Meg and Jo came running down to behold the miracle which had been wrought; and Amy, feeling very precious and self-sacrificing, promised to go, if the doctor said Beth was going to be ill.
“How is the little dear?” asked Laurie; for Beth was his especial pet, and he felt more anxious about her than he liked to show.
“She is lying down on mother’s bed, and feels better. The baby’s death troubled her, but I dare say she has only got cold. Hannah says she thinks so; but she looks worried, and that makes me fidgety,” answered Meg.
“What a trying world it is!” said Jo, rumpling up her hair in a fretful sort of way. “No sooner do we get out of one trouble than down comes another. There doesn’t seem to be anything to hold on to when mother’s gone; so I’m all at sea.”
“Well, don’t make a porcupine of yourself, it isn’t becoming. Settle your wig, Jo, and tell me if I shall telegraph to your mother, or do anything?” asked Laurie, who never had been reconciled to the loss of his friend’s one beauty.
“That is what troubles me,” said Meg. “I think we ought to tell her if Beth is really ill, but Hannah says we mustn’t, for mother can’t leave father, and it will only make them anxious. Beth won’t be sick long, and Hannah knows just what to do, and mother said we were to mind her, so I suppose we must, but it doesn’t seem quite right to me.”
“Hum, well, I can’t say; suppose you ask grandfather after the doctor has been.”
“We will. Jo, go and get Dr. Bangs at once,” commanded Meg; “we can’t decide anything till he has been.”
“Stay where you are, Jo; I’m errand-boy to this establishment,” said Laurie, taking up his cap.
“I’m afraid you are busy,” began Meg.
“No, I’ve done my lessons for the day.”
“Do you study in vacation time?” asked Jo.
“I follow the good example my neighbors set me,” was Laurie’s answer, as he swung himself out of the room.
“I have great hopes of my boy,” observed Jo, watching him fly over the fence with an approving smile.
“He does very well—for a boy,” was Meg’s somewhat ungracious answer, for the subject did not interest her.
Dr. Bangs came, said Beth had symptoms of the fever, but thought she would have it lightly, though he looked sober over the Hummel story. Amy was ordered off at once, and provided with something to ward off danger, she departed in great state, with Jo and Laurie as escort.
Aunt March received them with her usual hospitality.
“What do you want now?” she asked, looking sharply over her spectacles, while the parrot, sitting on the back of her chair, called out—
“Go away. No boys allowed here.”
Laurie retired to the window, and Jo told her story.

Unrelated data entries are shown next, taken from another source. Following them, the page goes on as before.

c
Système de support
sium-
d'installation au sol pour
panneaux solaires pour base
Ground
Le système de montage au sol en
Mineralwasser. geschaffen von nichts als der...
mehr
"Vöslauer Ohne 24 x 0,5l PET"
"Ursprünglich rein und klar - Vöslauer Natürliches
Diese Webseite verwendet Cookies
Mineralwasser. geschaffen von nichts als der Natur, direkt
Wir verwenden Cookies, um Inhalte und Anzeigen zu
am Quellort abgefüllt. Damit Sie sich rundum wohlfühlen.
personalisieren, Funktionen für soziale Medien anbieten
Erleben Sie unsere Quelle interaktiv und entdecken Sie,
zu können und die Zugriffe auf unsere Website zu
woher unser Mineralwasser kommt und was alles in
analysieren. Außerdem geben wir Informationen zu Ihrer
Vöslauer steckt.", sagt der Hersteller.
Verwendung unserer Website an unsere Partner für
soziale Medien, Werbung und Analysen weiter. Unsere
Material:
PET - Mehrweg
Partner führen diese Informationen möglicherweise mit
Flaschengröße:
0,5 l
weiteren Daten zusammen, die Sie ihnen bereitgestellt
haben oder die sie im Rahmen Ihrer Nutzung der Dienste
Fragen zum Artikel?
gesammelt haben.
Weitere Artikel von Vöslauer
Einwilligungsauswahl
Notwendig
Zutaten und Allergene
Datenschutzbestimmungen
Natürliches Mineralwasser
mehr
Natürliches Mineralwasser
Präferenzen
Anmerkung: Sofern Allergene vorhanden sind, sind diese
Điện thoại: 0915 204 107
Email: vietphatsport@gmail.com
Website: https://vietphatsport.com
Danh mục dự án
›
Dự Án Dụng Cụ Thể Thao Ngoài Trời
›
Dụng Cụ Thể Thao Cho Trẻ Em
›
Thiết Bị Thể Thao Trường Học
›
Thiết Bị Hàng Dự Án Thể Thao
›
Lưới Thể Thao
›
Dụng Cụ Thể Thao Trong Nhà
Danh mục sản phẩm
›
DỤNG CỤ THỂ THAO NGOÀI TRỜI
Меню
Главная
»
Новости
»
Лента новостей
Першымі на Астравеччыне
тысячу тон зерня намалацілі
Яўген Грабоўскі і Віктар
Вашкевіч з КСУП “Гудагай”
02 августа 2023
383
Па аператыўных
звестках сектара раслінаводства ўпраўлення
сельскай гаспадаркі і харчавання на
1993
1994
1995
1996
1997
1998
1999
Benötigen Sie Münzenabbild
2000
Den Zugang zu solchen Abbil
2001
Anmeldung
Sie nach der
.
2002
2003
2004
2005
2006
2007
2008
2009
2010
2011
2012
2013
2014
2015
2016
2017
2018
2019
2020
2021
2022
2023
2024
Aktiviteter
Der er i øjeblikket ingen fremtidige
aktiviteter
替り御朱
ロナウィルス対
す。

“No more than I expected, if you are allowed to go poking about among poor folks. Amy can stay and make herself useful if she isn’t sick, which I’ve no doubt she will be—looks like it now. Don’t cry, child, it worries me to hear people sniff.”

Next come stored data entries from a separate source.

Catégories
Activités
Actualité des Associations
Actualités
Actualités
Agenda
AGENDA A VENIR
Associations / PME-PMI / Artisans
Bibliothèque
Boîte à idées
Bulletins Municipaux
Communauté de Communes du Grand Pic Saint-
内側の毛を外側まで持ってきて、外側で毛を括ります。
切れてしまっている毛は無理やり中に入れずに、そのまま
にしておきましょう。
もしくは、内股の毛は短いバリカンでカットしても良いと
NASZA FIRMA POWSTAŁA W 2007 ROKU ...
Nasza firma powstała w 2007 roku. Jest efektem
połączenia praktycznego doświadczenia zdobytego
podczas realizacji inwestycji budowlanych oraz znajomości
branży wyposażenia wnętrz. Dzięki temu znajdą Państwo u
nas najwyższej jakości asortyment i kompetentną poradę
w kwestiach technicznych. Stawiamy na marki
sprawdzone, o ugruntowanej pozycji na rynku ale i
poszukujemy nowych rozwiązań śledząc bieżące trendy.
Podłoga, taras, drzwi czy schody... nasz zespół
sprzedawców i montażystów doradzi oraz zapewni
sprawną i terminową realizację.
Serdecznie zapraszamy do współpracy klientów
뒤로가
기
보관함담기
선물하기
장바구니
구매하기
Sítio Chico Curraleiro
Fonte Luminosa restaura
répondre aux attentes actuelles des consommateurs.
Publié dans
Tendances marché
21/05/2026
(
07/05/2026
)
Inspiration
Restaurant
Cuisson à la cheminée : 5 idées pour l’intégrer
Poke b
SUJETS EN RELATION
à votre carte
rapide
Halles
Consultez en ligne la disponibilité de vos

Amy was on the point of crying, but Laurie slyly pulled the parrot’s tail, which caused Polly to utter an astonished croak, and call out—
“Bless my boots!” in such a funny way, that she laughed instead.
“What do you hear from your mother?” asked the old lady gruffly.
“Father is much better,” replied Jo, trying to keep sober.
“Oh, is he? Well, that won’t last long, I fancy; March never had any stamina,” was the cheerful reply.
“Ha, ha! never say die, take a pinch of snuff, goodbye, goodbye!” squalled Polly, dancing on her perch, and clawing at the old lady’s cap as Laurie tweaked him in the rear.
“Hold your tongue, you disrespectful old bird! and, Jo, you’d better go at once; it isn’t proper to be gadding about so late with a rattle-pated boy like—”
“Hold your tongue, you disrespectful old bird!” cried Polly, tumbling off the chair with a bounce, and running to peck the “rattle-pated” boy, who was shaking with laughter at the last speech.
“I don’t think I can bear it, but I’ll try,” thought Amy, as she was left alone with Aunt March.
“Get along, you fright!” screamed Polly; and at that rude speech Amy could not restrain a sniff.